• [What is expected] Find the string "stroke" in the data, and copy out each line that has it.

• [Records from a collection]
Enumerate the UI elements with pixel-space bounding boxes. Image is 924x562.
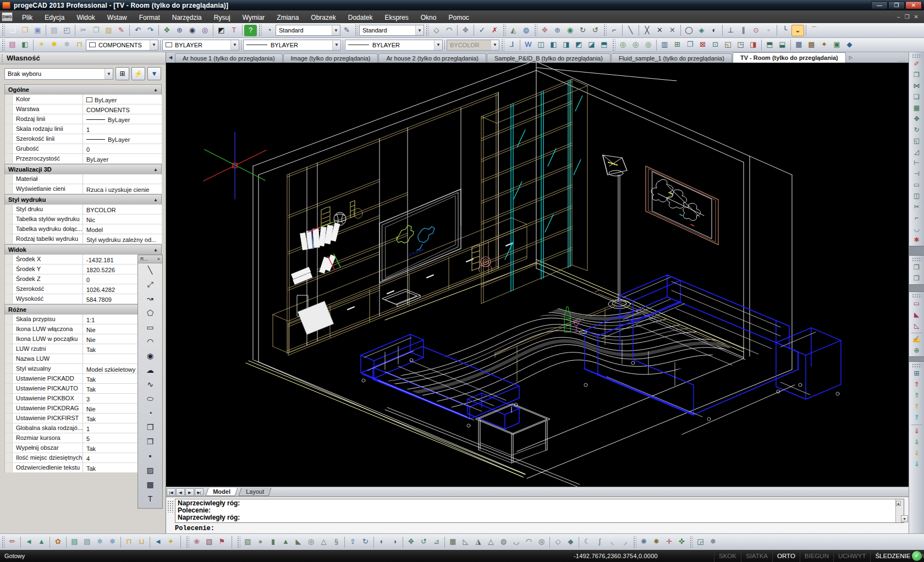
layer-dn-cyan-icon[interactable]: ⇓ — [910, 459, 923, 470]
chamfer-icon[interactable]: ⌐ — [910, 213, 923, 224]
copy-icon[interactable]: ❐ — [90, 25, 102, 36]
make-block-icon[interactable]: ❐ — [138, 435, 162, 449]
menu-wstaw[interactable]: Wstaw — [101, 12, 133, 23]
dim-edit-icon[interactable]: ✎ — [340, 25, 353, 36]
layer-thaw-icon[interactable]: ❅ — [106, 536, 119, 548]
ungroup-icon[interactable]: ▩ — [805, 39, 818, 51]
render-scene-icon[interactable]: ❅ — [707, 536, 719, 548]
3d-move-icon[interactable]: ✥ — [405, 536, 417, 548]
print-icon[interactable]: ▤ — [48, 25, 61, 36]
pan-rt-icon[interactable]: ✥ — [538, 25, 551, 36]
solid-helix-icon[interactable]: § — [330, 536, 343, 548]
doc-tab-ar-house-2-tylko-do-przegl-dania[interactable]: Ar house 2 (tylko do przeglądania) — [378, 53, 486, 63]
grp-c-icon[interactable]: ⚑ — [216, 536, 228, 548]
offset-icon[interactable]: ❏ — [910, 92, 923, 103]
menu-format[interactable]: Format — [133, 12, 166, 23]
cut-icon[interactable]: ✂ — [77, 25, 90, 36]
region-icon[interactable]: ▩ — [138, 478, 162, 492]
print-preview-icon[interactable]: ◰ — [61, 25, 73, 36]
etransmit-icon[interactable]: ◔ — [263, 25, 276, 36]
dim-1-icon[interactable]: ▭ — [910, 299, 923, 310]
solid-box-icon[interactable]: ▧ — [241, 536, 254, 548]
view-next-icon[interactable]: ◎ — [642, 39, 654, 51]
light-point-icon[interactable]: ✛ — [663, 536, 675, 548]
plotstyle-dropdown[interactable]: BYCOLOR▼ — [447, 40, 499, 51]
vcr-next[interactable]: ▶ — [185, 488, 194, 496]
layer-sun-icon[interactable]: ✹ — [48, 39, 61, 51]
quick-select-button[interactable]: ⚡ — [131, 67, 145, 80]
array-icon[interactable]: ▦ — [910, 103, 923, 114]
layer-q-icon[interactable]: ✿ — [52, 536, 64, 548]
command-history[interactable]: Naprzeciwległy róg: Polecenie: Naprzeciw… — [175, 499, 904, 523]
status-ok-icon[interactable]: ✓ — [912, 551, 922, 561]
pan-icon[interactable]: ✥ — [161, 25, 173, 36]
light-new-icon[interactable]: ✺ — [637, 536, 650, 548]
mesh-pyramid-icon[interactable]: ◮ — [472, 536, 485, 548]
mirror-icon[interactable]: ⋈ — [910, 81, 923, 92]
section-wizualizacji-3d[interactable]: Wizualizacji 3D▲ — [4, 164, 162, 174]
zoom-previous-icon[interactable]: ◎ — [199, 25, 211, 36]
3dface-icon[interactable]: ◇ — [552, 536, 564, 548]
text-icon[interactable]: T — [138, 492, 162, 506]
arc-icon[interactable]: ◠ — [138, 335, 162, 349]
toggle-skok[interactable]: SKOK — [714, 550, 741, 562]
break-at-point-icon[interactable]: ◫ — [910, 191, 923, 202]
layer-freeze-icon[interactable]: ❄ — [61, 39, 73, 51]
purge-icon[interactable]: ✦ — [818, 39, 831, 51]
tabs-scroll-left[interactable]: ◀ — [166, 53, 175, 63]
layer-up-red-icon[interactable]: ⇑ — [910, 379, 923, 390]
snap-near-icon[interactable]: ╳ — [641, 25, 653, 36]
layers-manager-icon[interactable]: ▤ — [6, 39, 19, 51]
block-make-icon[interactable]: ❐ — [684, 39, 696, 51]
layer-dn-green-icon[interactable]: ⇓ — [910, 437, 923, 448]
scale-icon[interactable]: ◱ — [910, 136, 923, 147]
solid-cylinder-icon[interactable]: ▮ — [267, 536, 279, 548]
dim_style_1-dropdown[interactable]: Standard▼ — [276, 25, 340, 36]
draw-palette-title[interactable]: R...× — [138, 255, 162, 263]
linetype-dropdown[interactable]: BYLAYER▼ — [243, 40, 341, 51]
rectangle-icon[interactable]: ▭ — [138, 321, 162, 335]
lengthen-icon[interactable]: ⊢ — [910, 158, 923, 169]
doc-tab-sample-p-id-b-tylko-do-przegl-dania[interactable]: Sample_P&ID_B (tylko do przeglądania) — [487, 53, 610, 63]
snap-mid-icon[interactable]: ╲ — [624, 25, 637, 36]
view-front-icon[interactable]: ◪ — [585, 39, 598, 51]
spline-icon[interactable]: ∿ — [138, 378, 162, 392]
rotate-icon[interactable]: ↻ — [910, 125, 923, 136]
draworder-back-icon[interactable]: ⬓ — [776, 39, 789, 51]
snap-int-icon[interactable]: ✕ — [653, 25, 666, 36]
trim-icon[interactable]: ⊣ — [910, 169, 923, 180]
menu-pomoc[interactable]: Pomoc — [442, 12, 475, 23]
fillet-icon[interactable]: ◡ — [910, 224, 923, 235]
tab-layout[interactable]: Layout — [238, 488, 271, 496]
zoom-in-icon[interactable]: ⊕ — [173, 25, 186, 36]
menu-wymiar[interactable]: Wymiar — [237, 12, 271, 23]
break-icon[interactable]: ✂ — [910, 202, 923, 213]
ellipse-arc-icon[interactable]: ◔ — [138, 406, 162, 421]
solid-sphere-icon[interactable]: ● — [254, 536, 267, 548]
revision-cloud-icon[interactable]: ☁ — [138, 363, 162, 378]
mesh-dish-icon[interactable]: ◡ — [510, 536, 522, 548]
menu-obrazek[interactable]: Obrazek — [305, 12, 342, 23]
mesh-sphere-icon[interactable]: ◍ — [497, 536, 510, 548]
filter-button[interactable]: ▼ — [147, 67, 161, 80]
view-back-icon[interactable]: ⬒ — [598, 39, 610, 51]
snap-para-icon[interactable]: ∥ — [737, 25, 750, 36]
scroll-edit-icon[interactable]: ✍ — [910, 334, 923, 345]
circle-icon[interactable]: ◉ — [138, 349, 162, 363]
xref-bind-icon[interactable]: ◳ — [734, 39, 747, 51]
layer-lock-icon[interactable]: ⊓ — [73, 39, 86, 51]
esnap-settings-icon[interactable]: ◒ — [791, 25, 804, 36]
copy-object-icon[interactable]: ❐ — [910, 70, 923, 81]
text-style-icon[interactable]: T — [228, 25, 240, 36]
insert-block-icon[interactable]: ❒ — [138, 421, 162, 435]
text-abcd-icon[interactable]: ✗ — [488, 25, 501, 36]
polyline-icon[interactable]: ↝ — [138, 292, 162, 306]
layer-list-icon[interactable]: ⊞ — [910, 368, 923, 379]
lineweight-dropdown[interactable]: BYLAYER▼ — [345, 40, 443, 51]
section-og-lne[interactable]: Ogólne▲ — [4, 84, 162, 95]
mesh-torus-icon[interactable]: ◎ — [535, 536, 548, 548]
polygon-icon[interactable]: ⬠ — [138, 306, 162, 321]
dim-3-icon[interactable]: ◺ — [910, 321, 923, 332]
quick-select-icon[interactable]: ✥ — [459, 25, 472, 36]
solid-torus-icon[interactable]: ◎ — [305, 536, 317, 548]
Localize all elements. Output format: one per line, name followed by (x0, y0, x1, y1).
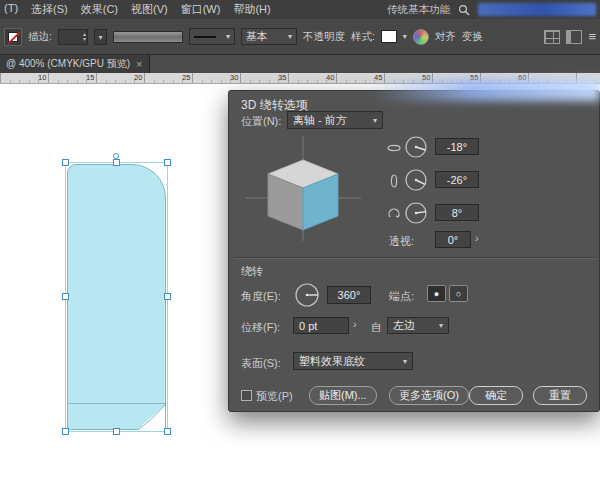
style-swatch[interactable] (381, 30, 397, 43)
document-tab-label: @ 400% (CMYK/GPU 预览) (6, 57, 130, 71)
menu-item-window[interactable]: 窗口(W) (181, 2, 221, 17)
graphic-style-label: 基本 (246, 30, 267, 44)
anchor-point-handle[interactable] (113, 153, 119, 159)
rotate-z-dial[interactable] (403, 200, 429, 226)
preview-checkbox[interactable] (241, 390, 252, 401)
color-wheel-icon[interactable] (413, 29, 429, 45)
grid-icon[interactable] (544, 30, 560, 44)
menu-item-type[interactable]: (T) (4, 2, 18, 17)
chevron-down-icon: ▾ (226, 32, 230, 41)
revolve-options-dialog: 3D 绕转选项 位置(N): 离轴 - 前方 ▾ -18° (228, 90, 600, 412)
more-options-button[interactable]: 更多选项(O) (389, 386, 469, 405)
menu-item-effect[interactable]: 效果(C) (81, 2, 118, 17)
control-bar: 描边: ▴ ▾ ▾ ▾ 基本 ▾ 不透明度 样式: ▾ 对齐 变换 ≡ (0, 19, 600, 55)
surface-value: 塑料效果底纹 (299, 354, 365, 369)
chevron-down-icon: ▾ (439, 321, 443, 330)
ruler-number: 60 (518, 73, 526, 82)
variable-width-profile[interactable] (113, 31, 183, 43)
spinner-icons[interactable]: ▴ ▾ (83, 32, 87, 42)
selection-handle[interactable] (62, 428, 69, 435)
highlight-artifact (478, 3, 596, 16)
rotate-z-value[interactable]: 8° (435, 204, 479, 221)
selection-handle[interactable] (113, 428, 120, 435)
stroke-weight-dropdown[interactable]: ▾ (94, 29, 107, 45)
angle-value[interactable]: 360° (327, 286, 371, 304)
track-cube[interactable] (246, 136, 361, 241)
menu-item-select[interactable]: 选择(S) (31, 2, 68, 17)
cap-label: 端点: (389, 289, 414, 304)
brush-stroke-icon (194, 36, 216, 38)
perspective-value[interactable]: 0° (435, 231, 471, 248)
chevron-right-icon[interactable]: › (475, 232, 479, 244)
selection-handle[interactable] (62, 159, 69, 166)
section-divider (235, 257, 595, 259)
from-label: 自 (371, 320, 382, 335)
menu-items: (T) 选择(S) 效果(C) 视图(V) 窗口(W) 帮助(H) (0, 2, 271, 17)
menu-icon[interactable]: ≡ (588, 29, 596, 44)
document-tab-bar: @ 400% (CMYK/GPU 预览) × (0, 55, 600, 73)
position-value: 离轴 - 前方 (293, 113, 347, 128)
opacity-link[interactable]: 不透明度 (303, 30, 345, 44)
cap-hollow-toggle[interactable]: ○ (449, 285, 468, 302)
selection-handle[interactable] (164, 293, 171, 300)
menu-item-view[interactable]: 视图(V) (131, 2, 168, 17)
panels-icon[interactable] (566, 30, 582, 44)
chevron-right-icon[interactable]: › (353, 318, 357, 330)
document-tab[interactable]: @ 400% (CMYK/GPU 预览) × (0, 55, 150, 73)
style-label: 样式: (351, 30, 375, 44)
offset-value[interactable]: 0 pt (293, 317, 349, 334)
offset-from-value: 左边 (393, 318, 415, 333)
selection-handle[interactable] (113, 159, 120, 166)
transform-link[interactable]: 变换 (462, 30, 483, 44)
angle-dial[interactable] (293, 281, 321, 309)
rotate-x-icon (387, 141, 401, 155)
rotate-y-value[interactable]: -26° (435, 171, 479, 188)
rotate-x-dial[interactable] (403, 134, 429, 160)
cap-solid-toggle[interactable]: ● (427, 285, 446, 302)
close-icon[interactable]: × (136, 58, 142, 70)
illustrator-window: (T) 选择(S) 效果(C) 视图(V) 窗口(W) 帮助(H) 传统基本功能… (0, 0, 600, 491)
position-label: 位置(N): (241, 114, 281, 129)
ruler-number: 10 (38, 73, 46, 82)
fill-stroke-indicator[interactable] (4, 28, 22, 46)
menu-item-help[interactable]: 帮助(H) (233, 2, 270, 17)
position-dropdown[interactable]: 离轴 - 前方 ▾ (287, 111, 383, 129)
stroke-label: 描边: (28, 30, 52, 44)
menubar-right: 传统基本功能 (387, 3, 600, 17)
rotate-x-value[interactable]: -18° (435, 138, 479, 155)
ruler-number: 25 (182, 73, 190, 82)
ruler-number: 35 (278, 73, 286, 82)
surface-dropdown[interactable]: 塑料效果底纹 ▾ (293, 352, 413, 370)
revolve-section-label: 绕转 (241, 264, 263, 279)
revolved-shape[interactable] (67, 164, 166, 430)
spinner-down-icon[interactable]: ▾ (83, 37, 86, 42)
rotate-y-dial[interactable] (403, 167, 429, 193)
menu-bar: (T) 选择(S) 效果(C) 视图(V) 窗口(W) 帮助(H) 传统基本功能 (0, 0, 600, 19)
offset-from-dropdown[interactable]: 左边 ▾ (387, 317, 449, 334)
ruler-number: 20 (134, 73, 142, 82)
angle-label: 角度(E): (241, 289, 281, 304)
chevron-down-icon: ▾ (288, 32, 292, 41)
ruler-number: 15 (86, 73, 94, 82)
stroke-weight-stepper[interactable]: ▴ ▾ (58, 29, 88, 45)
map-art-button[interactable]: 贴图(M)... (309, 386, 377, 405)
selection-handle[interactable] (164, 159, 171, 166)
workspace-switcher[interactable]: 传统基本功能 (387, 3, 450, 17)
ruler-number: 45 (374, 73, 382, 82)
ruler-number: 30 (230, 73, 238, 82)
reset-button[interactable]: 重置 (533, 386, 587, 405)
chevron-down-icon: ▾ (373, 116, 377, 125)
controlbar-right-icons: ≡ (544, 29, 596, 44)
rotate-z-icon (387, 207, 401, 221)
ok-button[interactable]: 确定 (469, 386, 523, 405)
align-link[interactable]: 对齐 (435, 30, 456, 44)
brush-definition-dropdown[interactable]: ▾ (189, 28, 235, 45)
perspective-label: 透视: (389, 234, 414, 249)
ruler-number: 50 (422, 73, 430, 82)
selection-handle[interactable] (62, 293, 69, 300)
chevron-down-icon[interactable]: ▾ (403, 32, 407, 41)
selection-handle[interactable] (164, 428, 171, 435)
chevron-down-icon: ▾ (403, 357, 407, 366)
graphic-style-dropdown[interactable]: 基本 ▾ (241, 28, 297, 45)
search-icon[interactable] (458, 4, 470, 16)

• [Task output]
stroke-weight-dropdown[interactable]: ▾ (94, 29, 107, 45)
brush-stroke-icon (194, 36, 216, 38)
fill-stroke-indicator[interactable] (4, 28, 22, 46)
stroke-label: 描边: (28, 30, 52, 44)
stroke-weight-stepper[interactable]: ▴ ▾ (58, 29, 88, 45)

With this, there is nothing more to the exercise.